So lernten sie nicht nur neue Zauber und diese anzuwenden, sondern auch diese unausgesprochen auszuführen. Für die meisten Schüler des sechsten Jahrgangs kostete dies beinahe die gesamte Energie eines Tages, den sie damit verbrachten in den Unterricht zu gehen, um danach weiter zu lernen. Selbst Hermine hatte so viel um die Ohren, dass sie Ron und Harry nicht mehr anklagte, wenn sie mal eine Verschnaufpause vom Lernen einlegten und eine Runde Zauberschach spielten, statt sämtliche Bücher zu wälzen. Zu Harrys Glück war er durch Hilfe der gekritzelten Anweisungen in seinem zerfledderten Zaubertrankbuch, die er stets befolgte, mittlerweile Klassenbester in Slughorns Unterricht und musste sich kaum bemühen, dort eine gute Note zu erzielen. Was allerdings nicht hieß, dass er weniger tun musste als Ron und Hermine. Als Kapitän der Gryffindormannschaft musst er sich stets um neue Trainingstermine kümmern, sein Team zusammentrommeln und sie dazu motivieren bei dem Sauwetter rauszugehen und zu spielen. Außerdem hing er in Astronomie hinterher und in Kräuterkunde hatte er Schwierigkeiten seine Kreischbeißerpflanze richtig zu ernähren. In jeder Unterrichtstunde biss und kratzte sie ihn mindestens ein Dutzend Mal. Auch Rons Hände und Arme sahen nicht besser aus, während Hermines Pflanze ihr zufrieden die Hand leckte und sich an sie schmiegte.

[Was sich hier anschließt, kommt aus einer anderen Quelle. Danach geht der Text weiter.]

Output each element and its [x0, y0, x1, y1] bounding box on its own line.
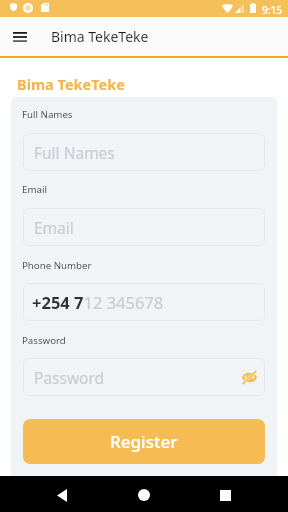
- staticText: Bima TekeTeke: [51, 27, 149, 46]
- staticText: Password: [34, 367, 105, 388]
- staticText: +254 712 345678: [32, 291, 164, 313]
- button[interactable]: Password: [23, 358, 265, 396]
- staticText: Email: [22, 183, 47, 196]
- button[interactable]: Menu: [6, 23, 34, 51]
- staticText: Full Names: [34, 142, 115, 163]
- staticText: Full Names: [22, 108, 73, 121]
- button[interactable]: Full Names: [23, 133, 265, 171]
- button[interactable]: Register: [23, 419, 265, 464]
- button[interactable]: +254 712 345678: [23, 283, 265, 321]
- button[interactable]: Home: [128, 479, 160, 511]
- button[interactable]: Back: [46, 479, 78, 511]
- staticText: 9:15: [262, 3, 282, 17]
- staticText: Bima TekeTeke: [17, 74, 125, 94]
- button[interactable]: Toggle password visibility: [237, 365, 261, 389]
- staticText: Email: [34, 217, 74, 238]
- button[interactable]: Email: [23, 208, 265, 246]
- staticText: Password: [22, 334, 66, 347]
- staticText: Register: [110, 430, 178, 453]
- staticText: Phone Number: [22, 259, 92, 272]
- button[interactable]: Recents: [209, 479, 241, 511]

Neben dem Büffeln in der Bibliothek, dem Zaubern im Gemeinschaftsraum und der kalten, nassen Trainingsstunden ließen Harry aber auch die Gedanken an Malfoy keine Ruhe. Seit der nächtlichen Unterhaltung hatten sie kein Wort mehr gewechselt. Harry hatte sich an den schweigsamen Slytherin gewöhnt, zumindest erwartete er keine Beleidigungen mehr, was ihm ganz Recht kam. Malfoy ignorierte Harry und Harry ignorierte Malfoy. Doch irgendwie war er enttäuscht, dass Dumbledore in diesem Moment hatte auftauchen müssen. Es hatte ihn überrascht, als Malfoy vom ersten Schuljahr gesprochen hatte und er hatte das Gefühl, dass er noch mehr hatte sagen wollen. Was wäre also gewesen, wenn Dumbledore ihn nicht unterbrochen hätte? Er würde es wohl nie erfahren. Harry und Malfoy taten so, als sei ihr Zusammentreffen nie geschehen, als hätten sie nie ein Wort verloren und Harry hatte es auch Ron und Hermine nicht erzählt.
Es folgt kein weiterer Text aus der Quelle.